(Structured page parsing data)
-------
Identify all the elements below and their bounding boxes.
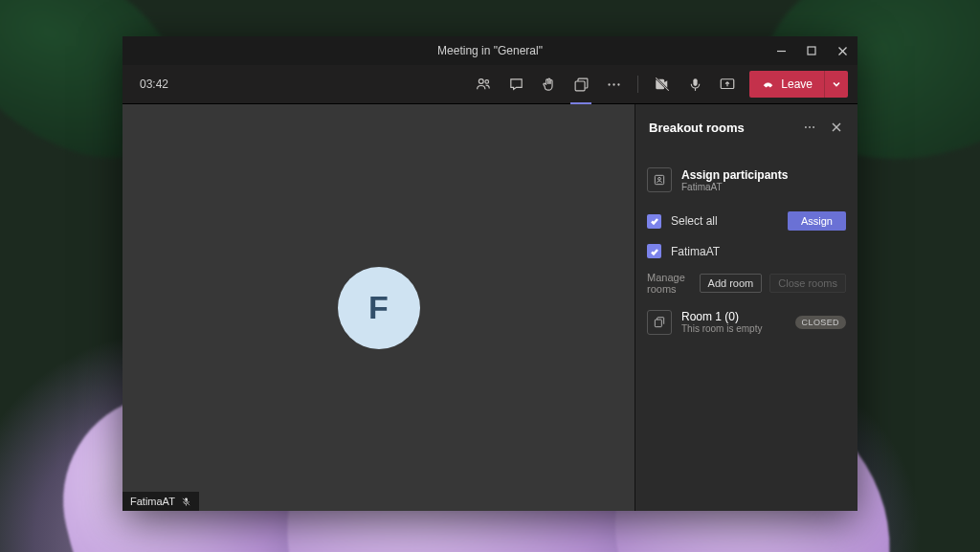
manage-rooms-label: Manage rooms — [647, 272, 692, 295]
room-subtitle: This room is empty — [681, 323, 786, 334]
panel-close-icon[interactable] — [827, 118, 846, 137]
assign-button[interactable]: Assign — [788, 211, 846, 231]
svg-point-4 — [479, 79, 484, 84]
breakout-panel: Breakout rooms Assign participants Fat — [635, 104, 858, 511]
toolbar-separator — [637, 76, 638, 93]
participant-checkbox[interactable] — [647, 244, 661, 258]
select-all-label: Select all — [671, 214, 778, 228]
assign-subheading: FatimaAT — [681, 182, 788, 192]
add-room-button[interactable]: Add room — [700, 274, 763, 293]
assign-participants-header: Assign participants FatimaAT — [647, 167, 846, 192]
panel-title: Breakout rooms — [649, 121, 792, 135]
assign-heading: Assign participants — [681, 168, 788, 182]
meeting-window: Meeting in "General" 03:42 — [122, 36, 858, 511]
participant-name: FatimaAT — [671, 245, 846, 258]
meeting-timer: 03:42 — [132, 77, 168, 91]
title-bar: Meeting in "General" — [122, 36, 858, 65]
svg-rect-12 — [693, 78, 697, 86]
video-stage: F FatimaAT — [122, 104, 635, 511]
participants-icon[interactable] — [469, 70, 498, 99]
share-screen-icon[interactable] — [713, 70, 742, 99]
svg-point-9 — [617, 83, 619, 85]
svg-rect-26 — [655, 320, 661, 327]
select-all-checkbox[interactable] — [647, 214, 661, 229]
svg-point-25 — [658, 177, 661, 180]
svg-rect-6 — [575, 80, 585, 90]
svg-point-21 — [813, 126, 814, 128]
svg-point-5 — [485, 80, 489, 84]
minimize-button[interactable] — [766, 36, 796, 65]
meeting-toolbar: 03:42 — [122, 65, 858, 104]
svg-rect-1 — [808, 47, 815, 55]
participant-tag: FatimaAT — [122, 492, 199, 511]
breakout-rooms-icon[interactable] — [567, 70, 595, 99]
room-status-badge: CLOSED — [795, 316, 846, 329]
participant-name-label: FatimaAT — [130, 496, 175, 507]
svg-point-7 — [608, 83, 610, 85]
leave-button[interactable]: Leave — [749, 71, 824, 98]
leave-label: Leave — [781, 77, 813, 91]
avatar-initial: F — [368, 289, 389, 326]
svg-point-20 — [809, 126, 811, 128]
close-window-button[interactable] — [827, 36, 858, 65]
window-title: Meeting in "General" — [437, 44, 543, 57]
room-name: Room 1 (0) — [681, 311, 786, 323]
more-actions-icon[interactable] — [599, 70, 628, 99]
microphone-icon[interactable] — [680, 70, 709, 99]
room-item[interactable]: Room 1 (0) This room is empty CLOSED — [647, 310, 846, 335]
chat-icon[interactable] — [501, 70, 530, 99]
mic-muted-icon — [181, 497, 191, 507]
raise-hand-icon[interactable] — [534, 70, 563, 99]
close-rooms-button[interactable]: Close rooms — [769, 274, 846, 293]
participant-avatar: F — [338, 267, 420, 349]
svg-point-8 — [612, 83, 614, 85]
room-icon — [647, 310, 672, 335]
maximize-button[interactable] — [796, 36, 827, 65]
svg-point-19 — [805, 126, 807, 128]
panel-more-icon[interactable] — [800, 118, 819, 137]
leave-options-button[interactable] — [824, 71, 848, 98]
assign-participants-icon — [647, 167, 672, 192]
camera-off-icon[interactable] — [648, 70, 677, 99]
-------
### [Task description]
The entries above should be reproduced exactly, without their pictures.

### [Solution]
Identify all the elements below and their bounding boxes.
manage-rooms-label: Manage rooms — [647, 272, 692, 295]
room-subtitle: This room is empty — [681, 323, 786, 334]
panel-close-icon[interactable] — [827, 118, 846, 137]
assign-button[interactable]: Assign — [788, 211, 846, 231]
svg-point-4 — [479, 79, 484, 84]
breakout-panel: Breakout rooms Assign participants Fat — [635, 104, 858, 511]
toolbar-separator — [637, 76, 638, 93]
participant-checkbox[interactable] — [647, 244, 661, 258]
select-all-label: Select all — [671, 214, 778, 228]
assign-subheading: FatimaAT — [681, 182, 788, 192]
add-room-button[interactable]: Add room — [700, 274, 763, 293]
assign-participants-header: Assign participants FatimaAT — [647, 167, 846, 192]
panel-title: Breakout rooms — [649, 121, 792, 135]
assign-heading: Assign participants — [681, 168, 788, 182]
meeting-window: Meeting in "General" 03:42 — [122, 36, 858, 511]
participant-name: FatimaAT — [671, 245, 846, 258]
meeting-timer: 03:42 — [132, 77, 168, 91]
title-bar: Meeting in "General" — [122, 36, 858, 65]
svg-rect-12 — [693, 78, 697, 86]
video-stage: F FatimaAT — [122, 104, 635, 511]
participants-icon[interactable] — [469, 70, 498, 99]
share-screen-icon[interactable] — [713, 70, 742, 99]
svg-point-9 — [617, 83, 619, 85]
svg-rect-26 — [655, 320, 661, 327]
select-all-checkbox[interactable] — [647, 214, 661, 229]
svg-point-25 — [658, 177, 661, 180]
svg-rect-6 — [575, 80, 585, 90]
svg-point-21 — [813, 126, 814, 128]
svg-point-5 — [485, 80, 489, 84]
minimize-button[interactable] — [766, 36, 796, 65]
meeting-toolbar: 03:42 — [122, 65, 858, 104]
svg-rect-1 — [808, 47, 815, 55]
participant-tag: FatimaAT — [122, 492, 199, 511]
breakout-rooms-icon[interactable] — [567, 70, 595, 99]
room-status-badge: CLOSED — [795, 316, 846, 329]
participant-name-label: FatimaAT — [130, 496, 175, 507]
svg-point-7 — [608, 83, 610, 85]
leave-button[interactable]: Leave — [749, 71, 824, 98]
leave-label: Leave — [781, 77, 813, 91]
avatar-initial: F — [368, 289, 389, 326]
svg-point-20 — [809, 126, 811, 128]
close-window-button[interactable] — [827, 36, 858, 65]
window-title: Meeting in "General" — [437, 44, 543, 57]
room-name: Room 1 (0) — [681, 311, 786, 323]
more-actions-icon[interactable] — [599, 70, 628, 99]
microphone-icon[interactable] — [680, 70, 709, 99]
room-item[interactable]: Room 1 (0) This room is empty CLOSED — [647, 310, 846, 335]
chat-icon[interactable] — [501, 70, 530, 99]
mic-muted-icon — [181, 497, 191, 507]
raise-hand-icon[interactable] — [534, 70, 563, 99]
close-rooms-button[interactable]: Close rooms — [769, 274, 846, 293]
participant-avatar: F — [338, 267, 420, 349]
svg-point-8 — [612, 83, 614, 85]
room-icon — [647, 310, 672, 335]
maximize-button[interactable] — [796, 36, 827, 65]
svg-point-19 — [805, 126, 807, 128]
panel-more-icon[interactable] — [800, 118, 819, 137]
leave-options-button[interactable] — [824, 71, 848, 98]
assign-participants-icon — [647, 167, 672, 192]
camera-off-icon[interactable] — [648, 70, 677, 99]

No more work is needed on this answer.